A mes yeux, Aurora répond aux sublimes Mardi après noël et Policier adjectif, dans le fond comme dans la forme, même s’il me touche un peu moins, la faute essentiellement à un parti pris plus rêche et plus osé. C’était l’autopsie d’un couple en crise dans l’un, le quotidien d’un homme exerçant son métier dans l’autre, c’est ici l’errance d’un type dont on ne connaît rien, si ce n’est qu’il trimballe, outre une démarche chancelante et un regard d’une noirceur terrible, un fusil de chasse et s’apprête à s’en servir.
C’est un peu le film ultime du courant, son point de rupture comme pouvait l’être Jeanne Dielman dans le cinéma de Chantal Akerman, avant qu’elle ne se jette dans News from home. Aurora c’est donc trois heures de dissection méthodique des actions d’un homme (Joué par le réalisateur lui-même) qui erre dans Bucarest, étudie sa traversée, hésite, se cache, se reprend tout en ayant en tête un objectif bien précis. A moins qu’il ne se soit levé un matin avec ça. Rien n’est précisé. On avance à tâtons à ses côtés. On ne sait d’abord pas pourquoi on le suit lui. Puis on croit qu’il s’en va vers son suicide. Avant de comprendre qu’il est en croisade meurtrière.

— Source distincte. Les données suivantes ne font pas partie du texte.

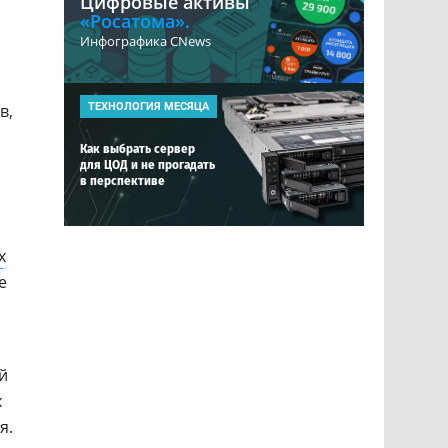
Цифровые активы
«Росатома».
Инфографика CNews
в,
ТЕХНОЛОГИЯ МЕСЯЦА
Как выбрать сервер
для ЦОД и не прогадать
в перспективе
х
е
й
х
я.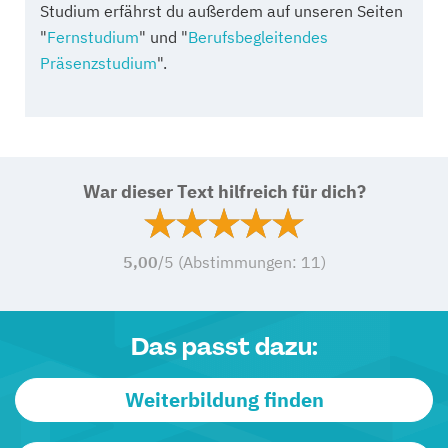
Studium erfährst du außerdem auf unseren Seiten
"
Fernstudium
" und "
Berufsbegleitendes
Präsenzstudium
".
War dieser Text hilfreich für dich?
5,00
/5 (Abstimmungen:
11
)
Das passt dazu:
Weiterbildung finden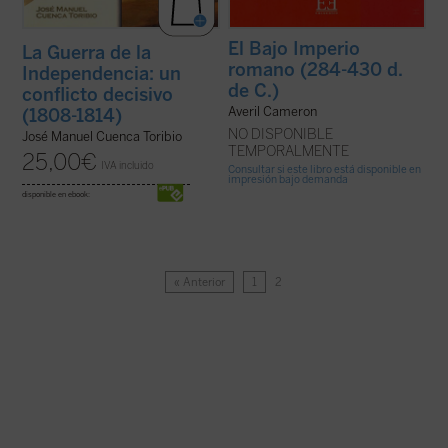
El Bajo Imperio
La Guerra de la
romano (284-430 d.
Independencia: un
de C.)
conflicto decisivo
Averil Cameron
(1808-1814)
NO DISPONIBLE
José Manuel Cuenca Toribio
TEMPORALMENTE
25,00
€
IVA incluido
Consultar si este libro está disponible en
impresión bajo demanda
disponible en ebook:
« Anterior
1
2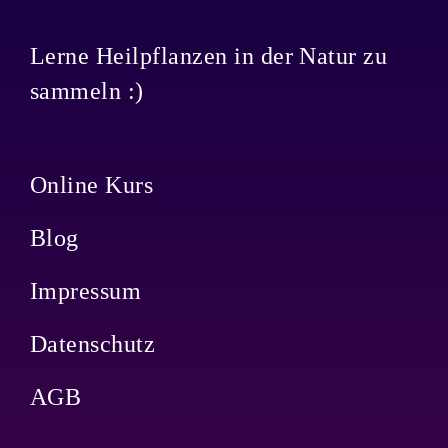
Lerne Heilpflanzen in der Natur zu
sammeln :)
Online Kurs
Blog
Impressum
Datenschutz
AGB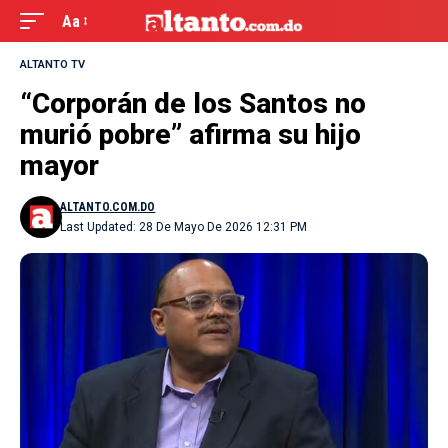
Aa
ALTANTO TV
“Corporán de los Santos no
murió pobre” afirma su hijo
mayor
ALTANTO.COM.DO
Last Updated: 28 De Mayo De 2026 12:31 PM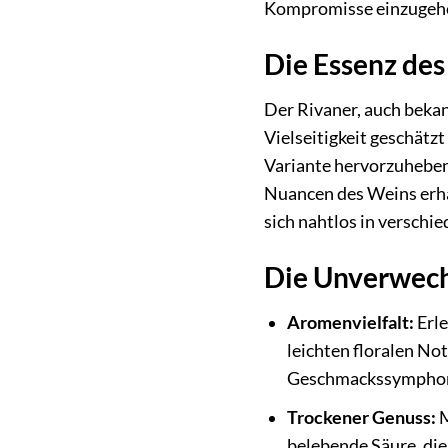
Kompromisse einzugeh
Die Essenz des
Der Rivaner, auch bekan
Vielseitigkeit geschätzt
Variante hervorzuheben.
Nuancen des Weins erha
sich nahtlos in versch
Die Unverwechs
Aromenvielfalt:
Erle
leichten floralen No
Geschmackssymphon
Trockener Genuss:
M
belebende Säure, die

On obtiendra peu de réponses ou alors il faudra se les construire. Cette abolition totale des repères crée une sensation de vertige ahurissante, sitôt que l’on accepte le voyage. J’ai beaucoup pensé à un film de Haneke, 71 fragments d’une chronologie du hasard. C’est une somme de gestes et rien d’autre. Une plongée terrifiante dans un cerveau (qui n’est autre que celui d’une société) malade. Troublant et fort.